Exercise goal | Only the lines from the beginning of the data below through the line that contains "gitártanulás (392, 1911)" should be repeated, exactly as written.

Information supplied |

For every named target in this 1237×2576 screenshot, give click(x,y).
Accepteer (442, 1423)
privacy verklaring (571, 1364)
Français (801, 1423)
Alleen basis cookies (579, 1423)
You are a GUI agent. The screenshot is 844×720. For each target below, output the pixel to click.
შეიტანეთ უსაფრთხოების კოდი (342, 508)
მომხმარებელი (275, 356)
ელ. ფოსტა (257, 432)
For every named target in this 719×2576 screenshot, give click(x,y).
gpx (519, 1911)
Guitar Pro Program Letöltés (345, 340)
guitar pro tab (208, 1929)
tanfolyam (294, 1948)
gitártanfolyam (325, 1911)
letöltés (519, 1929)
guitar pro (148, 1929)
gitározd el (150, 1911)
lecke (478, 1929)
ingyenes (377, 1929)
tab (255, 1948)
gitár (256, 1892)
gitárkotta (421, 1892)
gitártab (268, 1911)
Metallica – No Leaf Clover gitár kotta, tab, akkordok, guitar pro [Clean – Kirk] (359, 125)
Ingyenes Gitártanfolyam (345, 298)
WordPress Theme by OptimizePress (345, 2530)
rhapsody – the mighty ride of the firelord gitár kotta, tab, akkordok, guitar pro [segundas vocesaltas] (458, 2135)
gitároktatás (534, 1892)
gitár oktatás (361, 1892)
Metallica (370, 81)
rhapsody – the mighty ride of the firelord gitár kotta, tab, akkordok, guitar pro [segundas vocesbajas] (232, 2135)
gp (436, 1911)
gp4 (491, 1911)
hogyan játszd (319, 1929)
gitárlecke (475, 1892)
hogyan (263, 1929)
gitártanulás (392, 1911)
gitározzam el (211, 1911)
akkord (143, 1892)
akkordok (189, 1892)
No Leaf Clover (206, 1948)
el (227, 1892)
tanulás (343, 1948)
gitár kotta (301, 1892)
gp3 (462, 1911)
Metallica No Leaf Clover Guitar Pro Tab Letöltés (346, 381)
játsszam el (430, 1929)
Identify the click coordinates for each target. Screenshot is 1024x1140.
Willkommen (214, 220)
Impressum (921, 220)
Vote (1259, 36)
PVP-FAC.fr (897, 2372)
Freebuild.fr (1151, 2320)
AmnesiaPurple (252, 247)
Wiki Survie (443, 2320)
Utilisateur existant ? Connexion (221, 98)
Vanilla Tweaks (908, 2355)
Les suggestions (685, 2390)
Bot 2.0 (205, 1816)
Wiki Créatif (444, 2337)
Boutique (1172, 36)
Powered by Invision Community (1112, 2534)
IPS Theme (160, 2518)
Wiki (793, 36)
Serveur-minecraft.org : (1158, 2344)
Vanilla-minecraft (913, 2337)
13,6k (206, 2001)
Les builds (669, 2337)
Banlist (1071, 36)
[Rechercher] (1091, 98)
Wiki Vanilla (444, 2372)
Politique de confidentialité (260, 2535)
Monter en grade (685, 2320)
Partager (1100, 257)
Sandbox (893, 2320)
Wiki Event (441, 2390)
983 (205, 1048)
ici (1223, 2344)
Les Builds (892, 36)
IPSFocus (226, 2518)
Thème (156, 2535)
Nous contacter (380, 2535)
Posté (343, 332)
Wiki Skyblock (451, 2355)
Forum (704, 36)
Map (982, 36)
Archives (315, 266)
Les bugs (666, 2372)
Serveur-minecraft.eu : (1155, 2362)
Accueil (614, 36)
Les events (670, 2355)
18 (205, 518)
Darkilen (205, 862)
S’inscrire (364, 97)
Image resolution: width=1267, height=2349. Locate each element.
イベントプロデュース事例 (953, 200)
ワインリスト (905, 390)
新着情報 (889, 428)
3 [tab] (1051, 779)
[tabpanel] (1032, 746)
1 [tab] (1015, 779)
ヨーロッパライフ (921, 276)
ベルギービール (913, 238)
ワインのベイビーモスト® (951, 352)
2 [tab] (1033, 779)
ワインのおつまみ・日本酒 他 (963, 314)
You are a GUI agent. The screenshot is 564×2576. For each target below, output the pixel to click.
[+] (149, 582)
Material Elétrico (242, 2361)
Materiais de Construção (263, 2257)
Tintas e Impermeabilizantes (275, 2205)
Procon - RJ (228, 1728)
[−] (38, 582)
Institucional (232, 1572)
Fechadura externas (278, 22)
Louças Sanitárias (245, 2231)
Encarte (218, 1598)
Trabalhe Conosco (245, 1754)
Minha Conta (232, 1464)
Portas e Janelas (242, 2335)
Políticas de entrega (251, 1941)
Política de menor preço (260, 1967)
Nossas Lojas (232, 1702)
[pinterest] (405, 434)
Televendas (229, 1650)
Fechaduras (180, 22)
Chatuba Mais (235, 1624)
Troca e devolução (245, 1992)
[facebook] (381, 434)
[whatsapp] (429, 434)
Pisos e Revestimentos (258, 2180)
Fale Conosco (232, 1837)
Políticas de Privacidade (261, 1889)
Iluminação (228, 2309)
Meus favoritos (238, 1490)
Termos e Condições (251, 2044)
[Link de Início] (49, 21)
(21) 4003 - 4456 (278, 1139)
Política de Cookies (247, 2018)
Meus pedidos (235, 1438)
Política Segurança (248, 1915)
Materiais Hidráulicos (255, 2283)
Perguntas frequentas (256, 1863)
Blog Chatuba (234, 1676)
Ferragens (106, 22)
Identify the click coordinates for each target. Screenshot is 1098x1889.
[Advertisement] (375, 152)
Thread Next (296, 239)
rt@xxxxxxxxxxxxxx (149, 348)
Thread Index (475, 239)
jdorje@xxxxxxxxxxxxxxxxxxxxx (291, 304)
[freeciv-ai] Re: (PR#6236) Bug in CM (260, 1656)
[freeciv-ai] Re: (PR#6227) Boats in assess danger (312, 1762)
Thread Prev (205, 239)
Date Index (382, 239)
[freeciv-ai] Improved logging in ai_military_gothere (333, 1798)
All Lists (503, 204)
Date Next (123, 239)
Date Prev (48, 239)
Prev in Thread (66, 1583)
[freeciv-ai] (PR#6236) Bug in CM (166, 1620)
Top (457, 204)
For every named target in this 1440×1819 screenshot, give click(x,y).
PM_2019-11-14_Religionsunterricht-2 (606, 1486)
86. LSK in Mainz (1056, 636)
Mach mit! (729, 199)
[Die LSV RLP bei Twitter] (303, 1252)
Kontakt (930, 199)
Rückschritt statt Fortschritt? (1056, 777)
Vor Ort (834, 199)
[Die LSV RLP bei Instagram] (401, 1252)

Exercise solution |
For every named target in this 1237×2576 screenshot, give click(x,y).
Accepteer (442, 1423)
privacy verklaring (571, 1364)
Français (801, 1423)
Alleen basis cookies (579, 1423)
You are a GUI agent. The screenshot is 844×720. For each target below, output the pixel to click.
შეიტანეთ უსაფრთხოების კოდი (342, 508)
მომხმარებელი (275, 356)
ელ. ფოსტა (257, 432)
For every named target in this 719×2576 screenshot, give click(x,y).
gpx (519, 1911)
Guitar Pro Program Letöltés (345, 340)
guitar pro tab (208, 1929)
tanfolyam (294, 1948)
gitártanfolyam (325, 1911)
letöltés (519, 1929)
guitar pro (148, 1929)
gitározd el (150, 1911)
lecke (478, 1929)
ingyenes (377, 1929)
tab (255, 1948)
gitár (256, 1892)
gitárkotta (421, 1892)
gitártab (268, 1911)
Metallica – No Leaf Clover gitár kotta, tab, akkordok, guitar pro [Clean – Kirk] (359, 125)
Ingyenes Gitártanfolyam (345, 298)
WordPress Theme by OptimizePress (345, 2530)
rhapsody – the mighty ride of the firelord gitár kotta, tab, akkordok, guitar pro [segundas vocesaltas] (458, 2135)
gitároktatás (534, 1892)
gitár oktatás (361, 1892)
Metallica (370, 81)
rhapsody – the mighty ride of the firelord gitár kotta, tab, akkordok, guitar pro [segundas vocesbajas] (232, 2135)
gp (436, 1911)
gp4 (491, 1911)
hogyan játszd (319, 1929)
gitárlecke (475, 1892)
hogyan (263, 1929)
gitártanulás (392, 1911)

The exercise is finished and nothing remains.